Nov 10, 2021 - Technology
Mobile gaming giant Zynga pledges "eco-friendly" NFTs
- Stephen Totilo, author of Axios Gaming

Image: Zynga
Zynga’s hiring of a VP of blockchain gaming “is a major stake in the ground for the industry,” the company's president, Bernard Kim, tells Axios.
Why it matters: Big gaming companies are racing to show investors that they’ve got an NFT gaming plan, as money pours into this nascent and controversial sector that’s tied to the concept of ownership of digital goods.
The details of what exactly Zynga will do with NFT gaming are thin.
- The company has said its new blockchain VP, Matt Wolf, will oversee integrating the tech into its existing franchises and new games that “are built with NFTs as part of the core gameplay loop.”
- But it isn't close to announcing any games or how it'd use the tech in its games. Kim speculated to Axios that NFT gaming could involve, say, “super exotic cars you can own digitally and potentially race.”

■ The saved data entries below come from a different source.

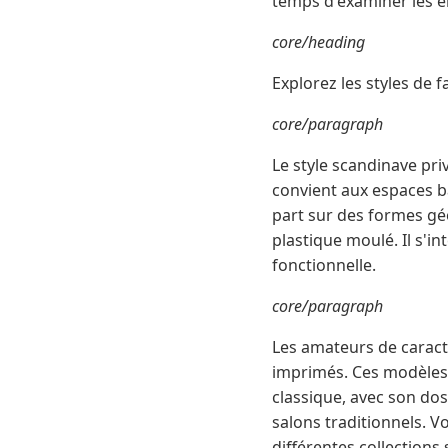
temps d'examiner les él
core/heading
Explorez les styles de 
core/paragraph
Le style scandinave priv
convient aux espaces b
part sur des formes gé
plastique moulé. Il s'in
fonctionnelle.
core/paragraph
Les amateurs de caractè
imprimés. Ces modèles 
classique, avec son dos
salons traditionnels. V
différentes collections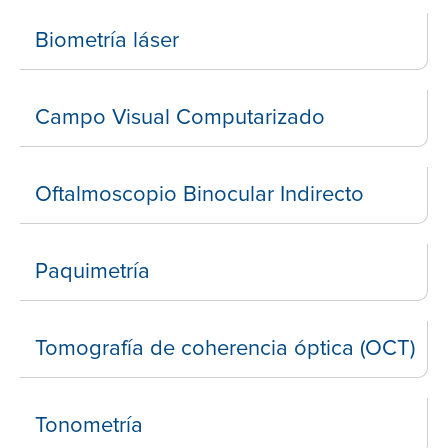
Biometría láser
Campo Visual Computarizado
Oftalmoscopio Binocular Indirecto
Paquimetría
Tomografía de coherencia óptica (OCT)
Tonometría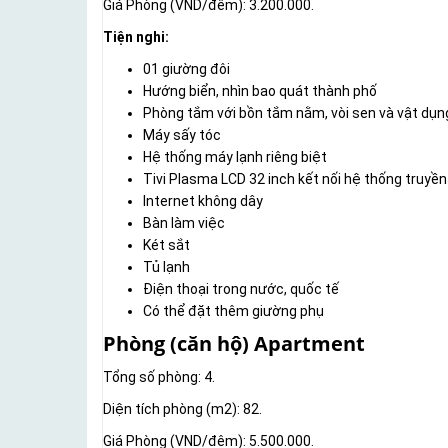
Giá Phòng (VND/đêm): 3.200.000.
Tiện nghi:
01 giường đôi
Hướng biển, nhìn bao quát thành phố
Phòng tắm với bồn tắm nằm, vòi sen và vật dụn
Máy sấy tóc
Hệ thống máy lạnh riêng biệt
Tivi Plasma LCD 32 inch kết nối hệ thống truyền
Internet không dây
Bàn làm việc
Két sắt
Tủ lạnh
Điện thoại trong nước, quốc tế
Có thể đặt thêm giường phụ
Phòng (căn hộ) Apartment
Tổng số phòng: 4.
Diện tích phòng (m2): 82.
Giá Phòng (VND/đêm): 5.500.000.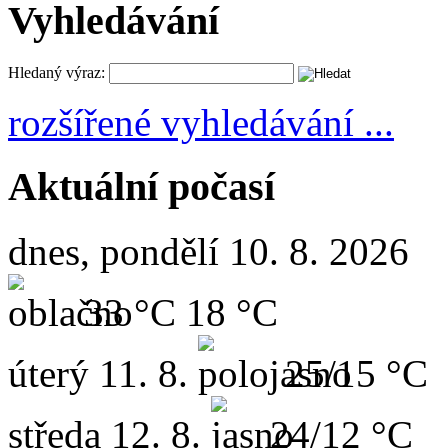
Vyhledávání
Hledaný výraz:
rozšířené vyhledávání ...
Aktuální počasí
dnes, pondělí 10. 8. 2026
33 °C
18 °C
úterý
11. 8.
25/15 °C
středa
12. 8.
24/12 °C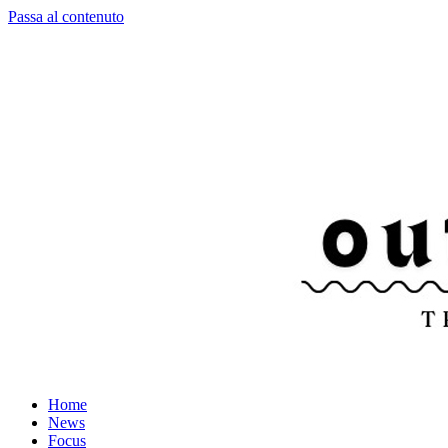
Passa al contenuto
Home
News
Focus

- “We have all of the assets to build demand [and] scarcity as well as generate excitement with an existing core user base in universes that we think could be highly, highly valuable for our players.”
Yes, but: NFTs are getting pushback from dominant PC marketplace operator Valve, which has banned them, and from some developers and players.
- Objections include concerns that the digital ownership concept is half-baked, leads to speculator scams, could turn games into “pay-to-win” money pits, and also that blockchain/NFTs rely on tech that requires an eco-unfriendly amount of electricity.
- Kim frames Zynga’s move as responding to player desire to buy and sell goods while playing — even chasing the idea of profiting from playing. “We have to go where players and their aspirations head towards,” he said.
- As for the planet: “We want to make sure that we're doing what's right for players, for Zynga, as well as the environment.” (He didn’t specify how to achieve that last goal, though reporting on the topic suggests blockchain could someday shift to a less environmentally hazardous approach.)
The bottom line: Zynga, which just had a lucrative quarter and is also prepping an expansion into console and PC gaming, badly wants to make the NFT thing work.
- Wolf spent the first day on the job at chairman Mark Pincus’ house brainstorming with Pincus and board member Bing Gordon, Kim said.
- He added: “There’s a lot of excitement and personal passion in the belief that this could be hugely disruptive to the games industry.”